Advocates: Shield poor students from pandemic budget cut
LANSING, Mich. (AP) — Michigan should shield low-income students from the brunt of a potential K-12 funding cut in the coming school year instead of making an across-the-board reduction to base aid to resolve a pandemic-caused budget hole, an education advocacy group said Tuesday.
The Education Trust-Midwest, a Royal Oak-based organization, and a group of business and civic leaders launched a campaign called “Opportunity for All” as Gov. Gretchen Whitmer and lawmakers grapple with $1.1 billion less in the school aid fund for the next fiscal year than was projected months ago. State officials will get a revised figure in August.
The Democratic governor and Republican-led Legislature are hoping for another round of federal coronavirus relief funding, which enabled them to effectively avoid K-12 cuts in the current budget and give districts more money for COVID-19 costs. The advocates called for prioritizing education over other budget areas but said that if a reduction is necessary for the budget year that starts in October, it should be done equitably — with aid protected for low-income students, English language learners and children with disabilities.
The cuts “should be much more sensitive to the actual needs of kids. We know that kids with particular needs cost more to support,” said Amber Arellano, Education Trust-Midwest’s executive director. She said there is evidence that “these are exactly the groups of kids that are falling the most behind during COVID-19.”
Past cuts to general per-pupil spending typically have been across the board.
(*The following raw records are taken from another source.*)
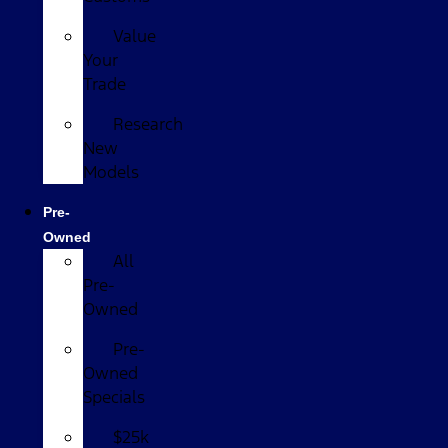
Value
Your
Trade
Research
New
Models
Pre-
Owned
All
Pre-
Owned
Pre-
Owned
Specials
$25k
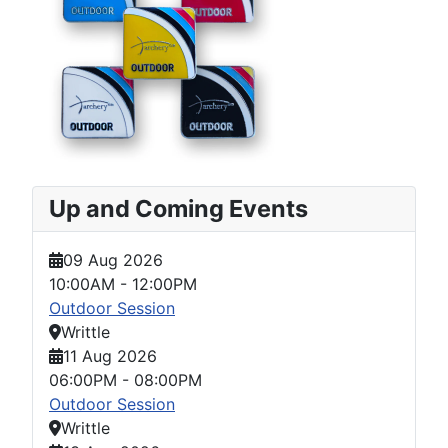
Up and Coming Events
09 Aug 2026
10:00AM
-
12:00PM
Outdoor Session
Writtle
11 Aug 2026
06:00PM
-
08:00PM
Outdoor Session
Writtle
Others joining the push include businessman and Republican donor Mike Jandernoa, founder and chairman of the private equity firm 42 North Partners; Alice Thompson, CEO of Black Family Educational Services Inc.; Jametta Lilly, CEO of the Detroit Parent Network; and Adnoris “Bo” Torres, executive director of the Hispanic Center of West Michigan.
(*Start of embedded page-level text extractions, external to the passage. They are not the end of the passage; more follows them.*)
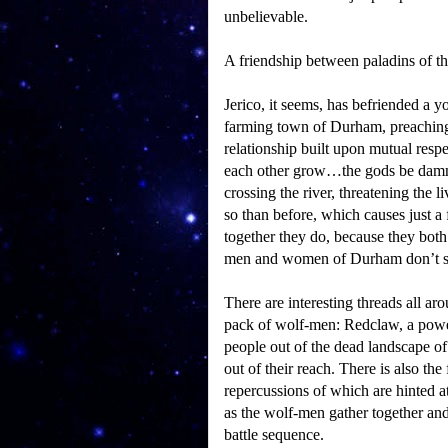
unbelievable.
A friendship between paladins of t
Jerico, it seems, has befriended a 
farming town of Durham, preaching t
relationship built upon mutual respe
each other grow…the gods be dam
crossing the river, threatening the
so than before, which causes just 
together they do, because they both
men and women of Durham don’t st
There are interesting threads all aro
pack of wolf-men: Redclaw, a powerf
people out of the dead landscape of t
out of their reach.
There is also the 
repercussions of which are hinted a
as the wolf-men gather together and 
battle sequence.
Education Trust-Midwest has sought to highlight that Michigan has a larger funding gap between the wealthiest and poorest districts than in many other states, when federal funding is excluded. It released a new brief outlining a “fair funding scale” of options. Under the most equitable model, if the wealthiest district saw per-student funding drop by $764, the poorest district would see it decline by $147.
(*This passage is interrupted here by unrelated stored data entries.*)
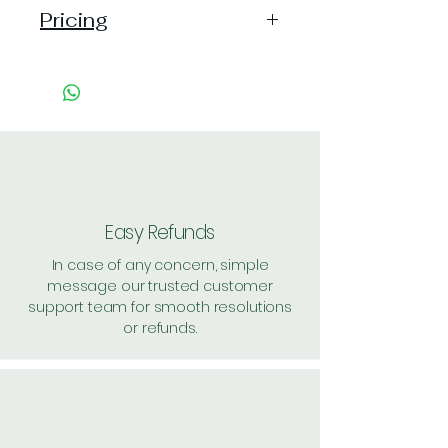
Pricing
Pack of 1 ~> Price:82, MRP: 85,
(4% off)
Pack of 9 ~> Price: 709 (7% off)
Pack of 12 ~> Price: 939 (8% off)
Pack of 15 ~> Price: 1150 (10%
off)
Shipping: 30, Shipping Free on cart
value above Rs. 500
Easy Refunds
In case of any concern, simple
message our trusted customer
support team for smooth resolutions
or refunds.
The campaign drew criticism from others in the education community. Robert McCann, executive director of the Tri-County Alliance for Public Education — a coalition of Detroit-area superintendents — said suggesting that cuts are a path forward for any district is “unfortunately misguided. Instead of giving lawmakers an easy way out of the budget crisis they’ve created, we’re holding them accountable to invest the resources necessary to safely reopen schools in every district in Michigan. Anything short of that is unacceptable.”